Como el 3 de septiembre de 1993 continuaba la investigación fiscal, pese a que el proceso militar ya había concluido por sentencia firme en marzo de 1993 y en mayo parte de los condenados fueron indultados, interpuse una acción de habeas corpus preventivo en pro de Alberto Borea porque la Fiscal ad-hoc mantenía una averiguación inacabable en su contra. Con aquella sentencia favorable del habeas corpus --del hoy juez supranacional Alberto Borea-- se incorporaba para la jurisprudencia peruana, por primera vez, el habeas corpus por amenaza a la libertad y el principio por el cual nadie puede estar sometido a permanente sospecha; es decir, no se puede estar investigado indefinidamente.
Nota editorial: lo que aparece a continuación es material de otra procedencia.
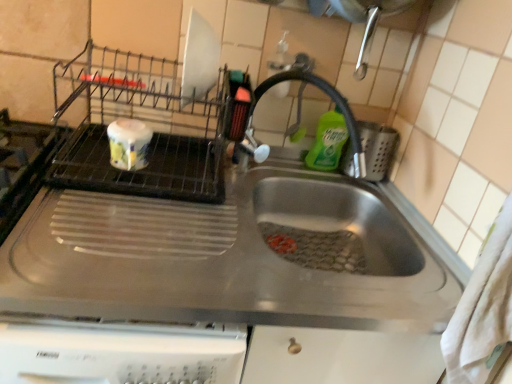 This screenshot has width=512, height=384. What do you see at coordinates (328, 141) in the screenshot?
I see `green liquid soap at upper right` at bounding box center [328, 141].

This screenshot has height=384, width=512. In order to click on satin nickel faucet at center in this screenshot , I will do `click(331, 98)`.

Where is `stainless steel sink at center`? stainless steel sink at center is located at coordinates (227, 257).

Locate an element on the screen. The width and height of the screenshot is (512, 384). green liquid soap at upper right is located at coordinates (328, 141).

From a real-world perspective, which object rests below the other?

In real-world perspective, stainless steel sink at center is lower.

Are green liquid soap at upper right and stainless steel sink at center located far from each other?

They are positioned close to each other.

Which object is more forward, green liquid soap at upper right or stainless steel sink at center?

stainless steel sink at center.

From the image's perspective, is satin nickel faucet at center located beneath stainless steel sink at center?

No.

Is satin nickel faucet at center aimed at stainless steel sink at center?

No, satin nickel faucet at center is not turned towards stainless steel sink at center.

Is satin nickel faucet at center not within stainless steel sink at center?

A: satin nickel faucet at center is positioned outside stainless steel sink at center.

In the scene shown: From the image's perspective, which one is positioned lower, satin nickel faucet at center or green liquid soap at upper right?

From the image's view, satin nickel faucet at center is below.

Can green liquid soap at upper right be found inside satin nickel faucet at center?

Yes, green liquid soap at upper right is a part of satin nickel faucet at center.

Is satin nickel faucet at center far away from green liquid soap at upper right?

No, satin nickel faucet at center is in close proximity to green liquid soap at upper right.

Which is behind, point (275, 78) or point (339, 147)?

The point (339, 147) is more distant.

Could you tell me if stainless steel sink at center is turned towards green liquid soap at upper right?

No, stainless steel sink at center is not facing towards green liquid soap at upper right.

Which is correct: stainless steel sink at center is inside green liquid soap at upper right, or outside of it?

stainless steel sink at center is not inside green liquid soap at upper right, it's outside.

How different are the orientations of stainless steel sink at center and green liquid soap at upper right in degrees?

They differ by 0.0331 degrees in their facing directions.

From the image's perspective, is green liquid soap at upper right over satin nickel faucet at center?

Yes, from the image's perspective, green liquid soap at upper right is above satin nickel faucet at center.

Would you say green liquid soap at upper right is inside or outside satin nickel faucet at center?

green liquid soap at upper right exists entirely within satin nickel faucet at center.

How different are the orientations of green liquid soap at upper right and satin nickel faucet at center in degrees?

There is a 0.000424-degree angle between the facing directions of green liquid soap at upper right and satin nickel faucet at center.

Can you confirm if green liquid soap at upper right is bigger than satin nickel faucet at center?

No.

Does stainless steel sink at center have a greater width compared to satin nickel faucet at center?

Yes.

Consider the image. Considering the relative positions of stainless steel sink at center and satin nickel faucet at center in the image provided, is stainless steel sink at center in front of satin nickel faucet at center?

Yes.

Who is bigger, stainless steel sink at center or satin nickel faucet at center?

With larger size is stainless steel sink at center.

From the image's perspective, relative to satin nickel faucet at center, is stainless steel sink at center above or below?

Clearly, from the image's perspective, stainless steel sink at center is below satin nickel faucet at center.

The image size is (512, 384). In order to click on cleaning product above the stainless steel sink at center (from a real-world perspective) in this screenshot , I will do `click(328, 141)`.

I want to click on faucet above the stainless steel sink at center (from the image's perspective), so pos(331,98).

Based on their spatial positions, is satin nickel faucet at center or green liquid soap at upper right further from stainless steel sink at center?

green liquid soap at upper right is positioned further to the anchor stainless steel sink at center.

When comparing their distances from green liquid soap at upper right, does stainless steel sink at center or satin nickel faucet at center seem further?

stainless steel sink at center lies further to green liquid soap at upper right than the other object.

When comparing their distances from stainless steel sink at center, does green liquid soap at upper right or satin nickel faucet at center seem further?

green liquid soap at upper right.

Which object lies nearer to the anchor point satin nickel faucet at center, stainless steel sink at center or green liquid soap at upper right?

green liquid soap at upper right is positioned closer to the anchor satin nickel faucet at center.

Which object lies nearer to the anchor point satin nickel faucet at center, green liquid soap at upper right or stainless steel sink at center?

green liquid soap at upper right.

Based on their spatial positions, is satin nickel faucet at center or stainless steel sink at center closer to green liquid soap at upper right?

satin nickel faucet at center is positioned closer to the anchor green liquid soap at upper right.

This screenshot has width=512, height=384. I want to click on faucet between stainless steel sink at center and green liquid soap at upper right in the front-back direction, so click(331, 98). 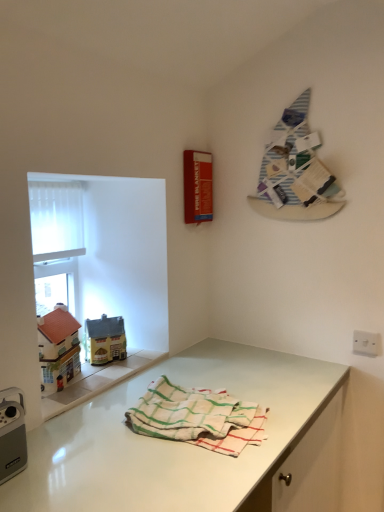 The image size is (384, 512). Find the location of `free location to the right of matte plastic toy house at left, the 1th toy viewed from the front`. free location to the right of matte plastic toy house at left, the 1th toy viewed from the front is located at coordinates (96, 379). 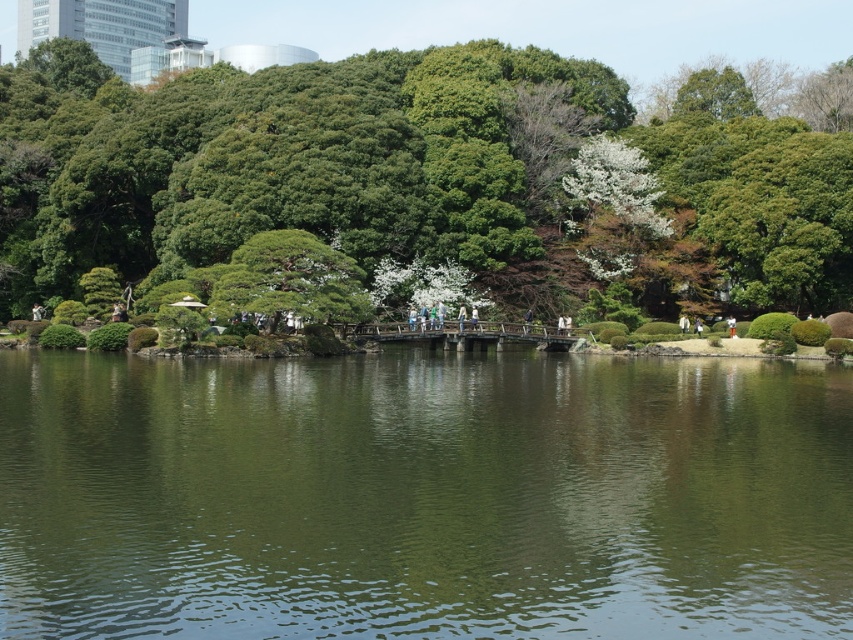 You are planning to install a small wooden bench in the Japanese garden. The bench is 1.5 meters long and you want to place it between the green reflective water at center and the green leafy tree at center. Is there enough space between them to fit the bench?

The green reflective water at center and green leafy tree at center are 31.31 meters apart from each other. Since the bench is only 1.5 meters long, there is more than enough space between them to fit the bench comfortably.

Consider the image. You are standing in the Japanese garden and want to take a photo of the green reflective water at center and the green leafy tree at center. Which object will appear larger in your photo?

The green reflective water at center will appear larger in your photo because it is closer to the viewer than the green leafy tree at center.

You are standing at the entrance of the garden and want to locate the green reflective water at center. According to the coordinates provided, where would you find it in the image?

The green reflective water at center is located at the coordinates point (422, 497) in the image. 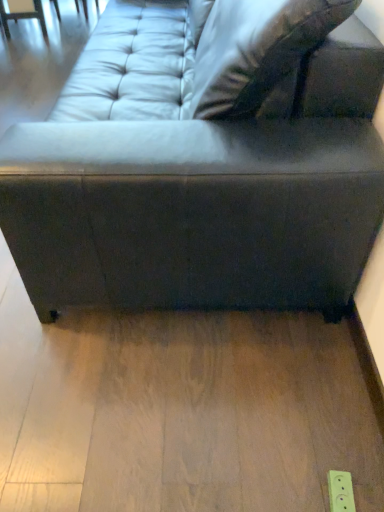 In order to click on matte gray couch at center in this screenshot , I will do `click(203, 201)`.

The width and height of the screenshot is (384, 512). Describe the element at coordinates (203, 201) in the screenshot. I see `matte gray couch at center` at that location.

The width and height of the screenshot is (384, 512). In order to click on matte gray couch at center in this screenshot , I will do point(203,201). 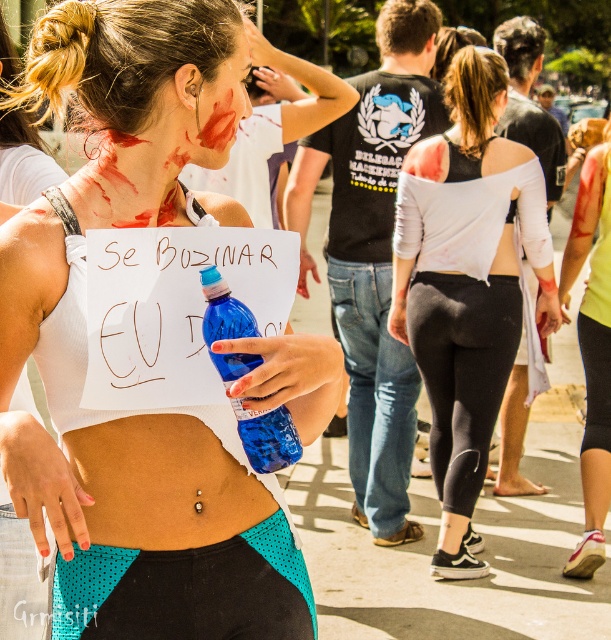 Can you confirm if teal mesh shorts at lower center is positioned below yellow fabric shirt at center?

Correct, teal mesh shorts at lower center is located below yellow fabric shirt at center.

Does teal mesh shorts at lower center come behind yellow fabric shirt at center?

No, it is not.

Is point (178, 596) farther from viewer compared to point (593, 563)?

No, (178, 596) is closer to viewer.

Identify the location of teal mesh shorts at lower center. The width and height of the screenshot is (611, 640). (188, 589).

Is matte white tank top at center to the left of teal mesh shorts at lower center from the viewer's perspective?

Result: Correct, you'll find matte white tank top at center to the left of teal mesh shorts at lower center.

Looking at this image, how distant is matte white tank top at center from teal mesh shorts at lower center?

matte white tank top at center and teal mesh shorts at lower center are 8.36 inches apart.

The image size is (611, 640). What are the coordinates of `matte white tank top at center` in the screenshot? It's located at (86, 348).

You are a GUI agent. You are given a task and a screenshot of the screen. Output one action in this format:
    pyautogui.click(x=<x>, y=<y>)
    Task: Click on the white matte tank top at center
    The width and height of the screenshot is (611, 640).
    Given the screenshot: What is the action you would take?
    pyautogui.click(x=466, y=284)

Does white matte tank top at center have a lesser width compared to yellow fabric shirt at center?

No, white matte tank top at center is not thinner than yellow fabric shirt at center.

You are a GUI agent. You are given a task and a screenshot of the screen. Output one action in this format:
    pyautogui.click(x=<x>, y=<y>)
    Task: Click on the white matte tank top at center
    This screenshot has width=611, height=640.
    Given the screenshot: What is the action you would take?
    pyautogui.click(x=466, y=284)

Find the location of `white matte tank top at center`. white matte tank top at center is located at coordinates (466, 284). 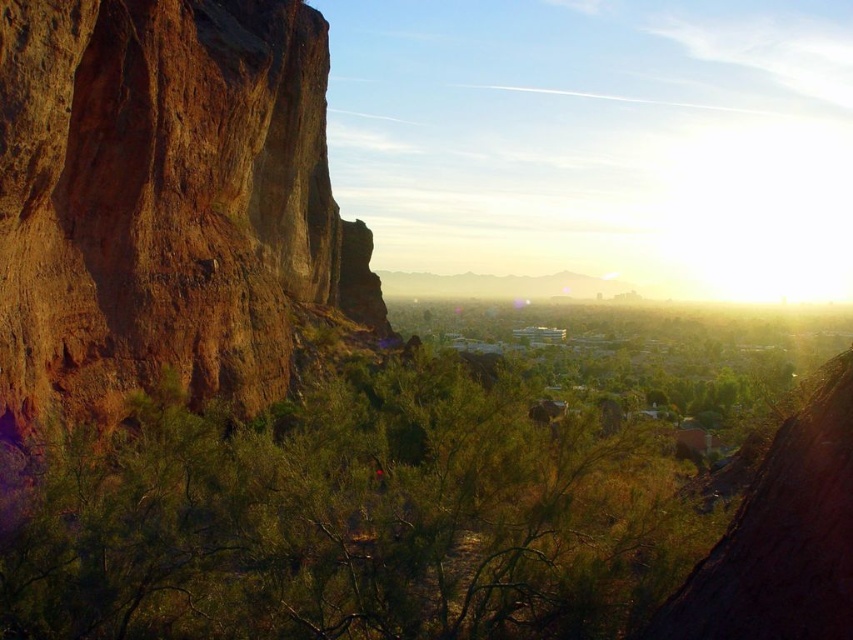 Is green leafy shrub at center wider than brown rough rock at left?

Correct, the width of green leafy shrub at center exceeds that of brown rough rock at left.

Does green leafy shrub at center have a larger size compared to brown rough rock at left?

Actually, green leafy shrub at center might be smaller than brown rough rock at left.

Does point (131, 438) lie in front of point (293, 17)?

That is True.

The image size is (853, 640). I want to click on green leafy shrub at center, so click(354, 518). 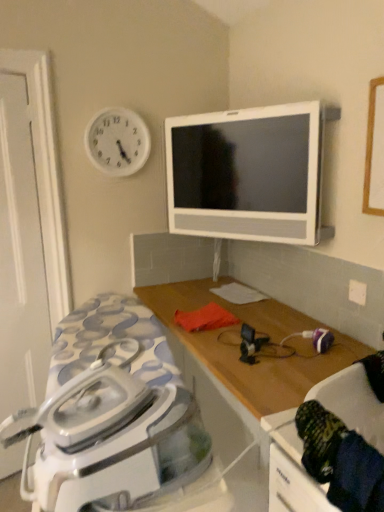 Question: Is white glossy iron at lower left positioned beyond the bounds of dark blue fabric swivel chair at lower right?

Choices:
 (A) no
 (B) yes

Answer: (B)

Question: Is white glossy iron at lower left turned away from dark blue fabric swivel chair at lower right?

Choices:
 (A) yes
 (B) no

Answer: (B)

Question: From a real-world perspective, does white glossy iron at lower left stand above dark blue fabric swivel chair at lower right?

Choices:
 (A) no
 (B) yes

Answer: (A)

Question: Can you confirm if white glossy iron at lower left is thinner than dark blue fabric swivel chair at lower right?

Choices:
 (A) no
 (B) yes

Answer: (A)

Question: From the image's perspective, is white glossy iron at lower left under dark blue fabric swivel chair at lower right?

Choices:
 (A) yes
 (B) no

Answer: (A)

Question: From a real-world perspective, is white glossy iron at lower left located beneath dark blue fabric swivel chair at lower right?

Choices:
 (A) no
 (B) yes

Answer: (B)

Question: Would you consider white matte door at left to be distant from white plastic clock at upper left?

Choices:
 (A) no
 (B) yes

Answer: (A)

Question: Considering the relative sizes of white matte door at left and white plastic clock at upper left in the image provided, is white matte door at left wider than white plastic clock at upper left?

Choices:
 (A) no
 (B) yes

Answer: (B)

Question: Does white matte door at left appear on the left side of white plastic clock at upper left?

Choices:
 (A) yes
 (B) no

Answer: (A)

Question: Is white plastic clock at upper left completely or partially inside white matte door at left?

Choices:
 (A) no
 (B) yes

Answer: (A)

Question: Can you confirm if white matte door at left is smaller than white plastic clock at upper left?

Choices:
 (A) no
 (B) yes

Answer: (A)

Question: Does white matte door at left have a larger size compared to white plastic clock at upper left?

Choices:
 (A) yes
 (B) no

Answer: (A)

Question: Is white glossy iron at lower left looking in the opposite direction of white matte door at left?

Choices:
 (A) yes
 (B) no

Answer: (B) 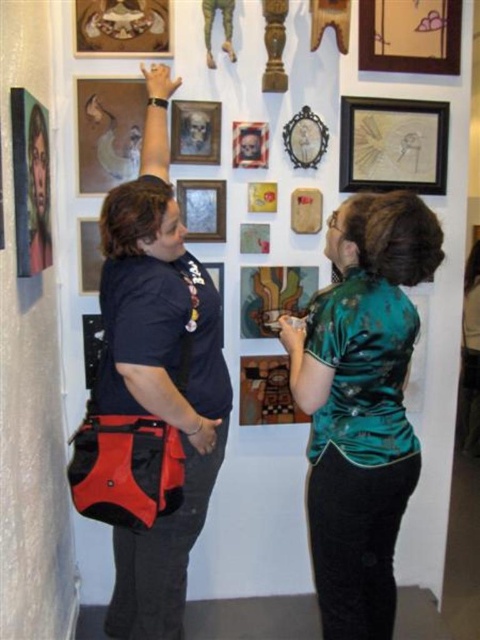 Question: Which object is the closest to the wooden ornate frame at upper center?

Choices:
 (A) matte black picture frame at upper center
 (B) matte brown painting at upper left

Answer: (A)

Question: Which object is closer to the camera taking this photo?

Choices:
 (A) matte black skull at upper center
 (B) wooden skull at upper center
 (C) matte wooden picture frame at upper left
 (D) matte black picture frame at upper left

Answer: (C)

Question: Considering the relative positions of matte glass painting at center and wooden picture frame at center in the image provided, where is matte glass painting at center located with respect to wooden picture frame at center?

Choices:
 (A) right
 (B) left

Answer: (A)

Question: Is the position of matte wooden picture frame at upper left less distant than that of wooden skull at upper center?

Choices:
 (A) yes
 (B) no

Answer: (A)

Question: Does matte brown painting at upper left appear on the left side of wooden picture frame at upper center?

Choices:
 (A) yes
 (B) no

Answer: (A)

Question: Which point appears closest to the camera in this image?

Choices:
 (A) (101, 216)
 (B) (220, 264)
 (C) (330, 305)
 (D) (417, 20)

Answer: (C) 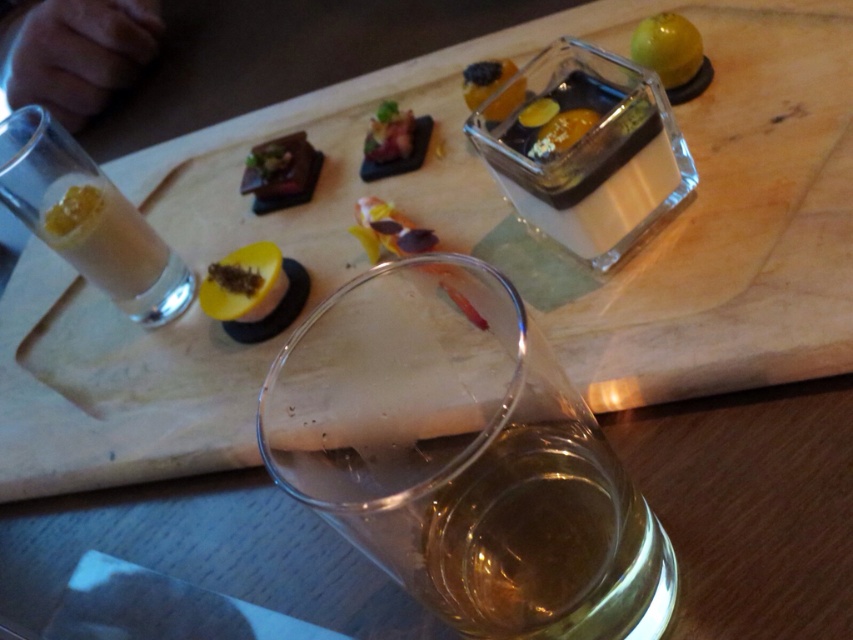 Question: Which point is farther to the camera?

Choices:
 (A) (221, 282)
 (B) (51, 204)

Answer: (B)

Question: Is translucent glass cube at upper center thinner than shiny red meat at center?

Choices:
 (A) no
 (B) yes

Answer: (A)

Question: Which object appears closest to the camera in this image?

Choices:
 (A) matte brown tart at upper left
 (B) translucent glass cube at upper center

Answer: (B)

Question: Does white creamy juice at left appear under yellow matte apple at upper right?

Choices:
 (A) no
 (B) yes

Answer: (B)

Question: Among these objects, which one is nearest to the camera?

Choices:
 (A) yellow matte passion fruit at center
 (B) translucent glass at center

Answer: (B)

Question: Considering the relative positions of yellow matte apple at upper right and translucent glass cube at upper center in the image provided, where is yellow matte apple at upper right located with respect to translucent glass cube at upper center?

Choices:
 (A) right
 (B) left

Answer: (A) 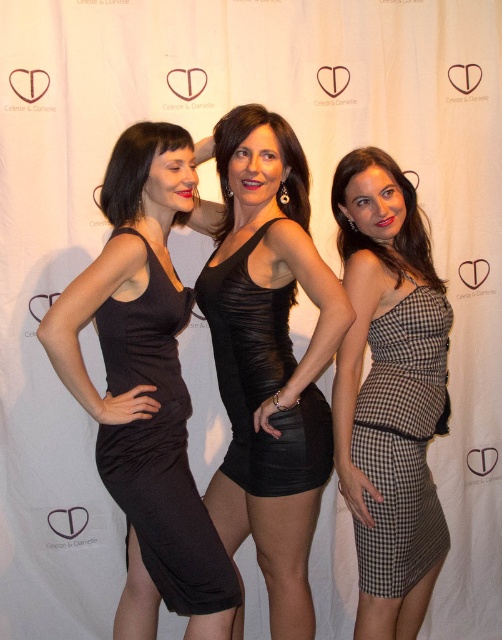 Question: Is shiny black dress at center in front of black satin dress at center?

Choices:
 (A) no
 (B) yes

Answer: (B)

Question: Is shiny black dress at center thinner than checkered fabric dress at right?

Choices:
 (A) yes
 (B) no

Answer: (B)

Question: Which of the following is the farthest from the observer?

Choices:
 (A) shiny black dress at center
 (B) checkered fabric dress at right
 (C) black satin dress at center
 (D) matte black dress at center

Answer: (B)

Question: Which is nearer to the checkered fabric dress at right?

Choices:
 (A) black satin dress at center
 (B) matte black dress at center

Answer: (A)

Question: Is matte black dress at center to the right of black satin dress at center from the viewer's perspective?

Choices:
 (A) no
 (B) yes

Answer: (A)

Question: Which object appears closest to the camera in this image?

Choices:
 (A) checkered fabric dress at right
 (B) black satin dress at center
 (C) matte black dress at center

Answer: (C) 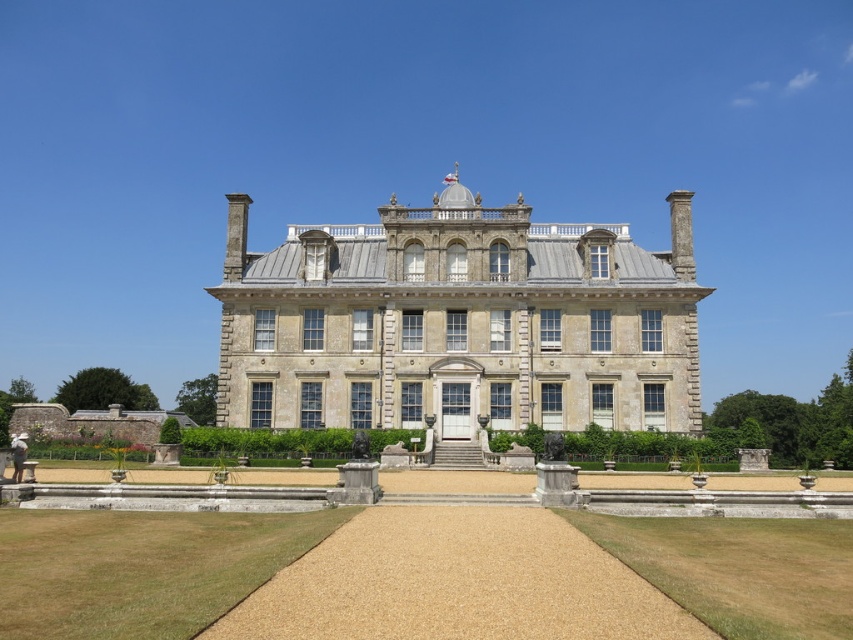 Question: Which point appears closest to the camera in this image?

Choices:
 (A) (634, 356)
 (B) (763, 557)

Answer: (B)

Question: Is green grass at lower center closer to camera compared to green grass at lower right?

Choices:
 (A) yes
 (B) no

Answer: (A)

Question: Among these objects, which one is farthest from the camera?

Choices:
 (A) green grass at lower center
 (B) green grass at lower right

Answer: (B)

Question: Can you confirm if stone mansion at center is bigger than green grass at lower right?

Choices:
 (A) no
 (B) yes

Answer: (B)

Question: Which point appears closest to the camera in this image?

Choices:
 (A) (700, 611)
 (B) (80, 518)
 (C) (469, 292)

Answer: (A)

Question: Can you confirm if green grass at lower center is positioned to the left of green grass at lower right?

Choices:
 (A) no
 (B) yes

Answer: (B) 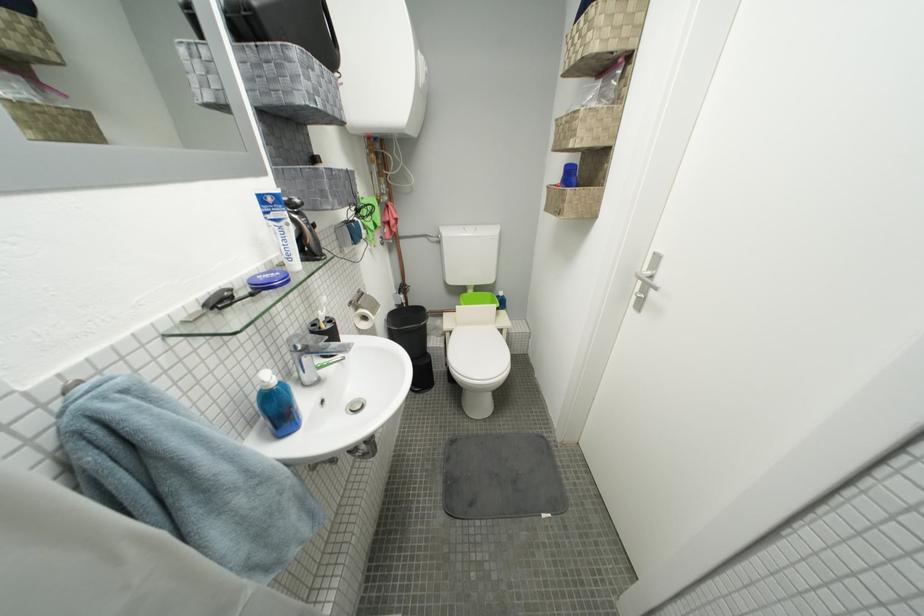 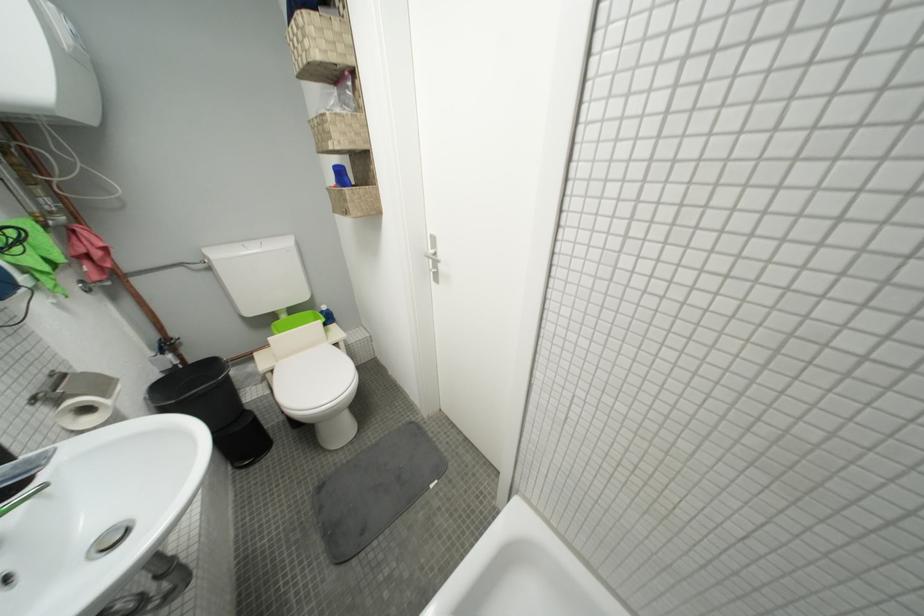 Find the pixel in the second image that matches pixel 360 406 in the first image.

(107, 541)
El drama fue que la sentencia se revocó en segunda instancia, pero planteamos un recurso ante la Corte Suprema (HC.14-1994) y esa última instancia ratificó el fallo del Juez Herrera Casina con el cual se ordenó a la fiscalía: “(…) que la emplazada proceda a dar por concluida la investigación preliminar aludida, cesando toda amenaza contra la libertad del accionante respecto de los sucesos ocurridos el trece de noviembre de 1992”. Se recogía así la jurisprudencia argentina –que invocamos en el habeas corpus— de los casos Macía Francisco y Gassol Ventura (1928) sobre amenaza de la libertad por una orden o un procedimiento que tienda a restringirla, así como del caso Mattei (1968) sobre el plazo razonable y el derecho de toda persona a liberarse del estado de sospecha mediante una sentencia que defina, para siempre, su situación frente a la ley penal.
Tal vez hemos perdido al polemista senador Borea, pero estoy seguro que hemos ganado un Juez garantista de los Derechos Humanos.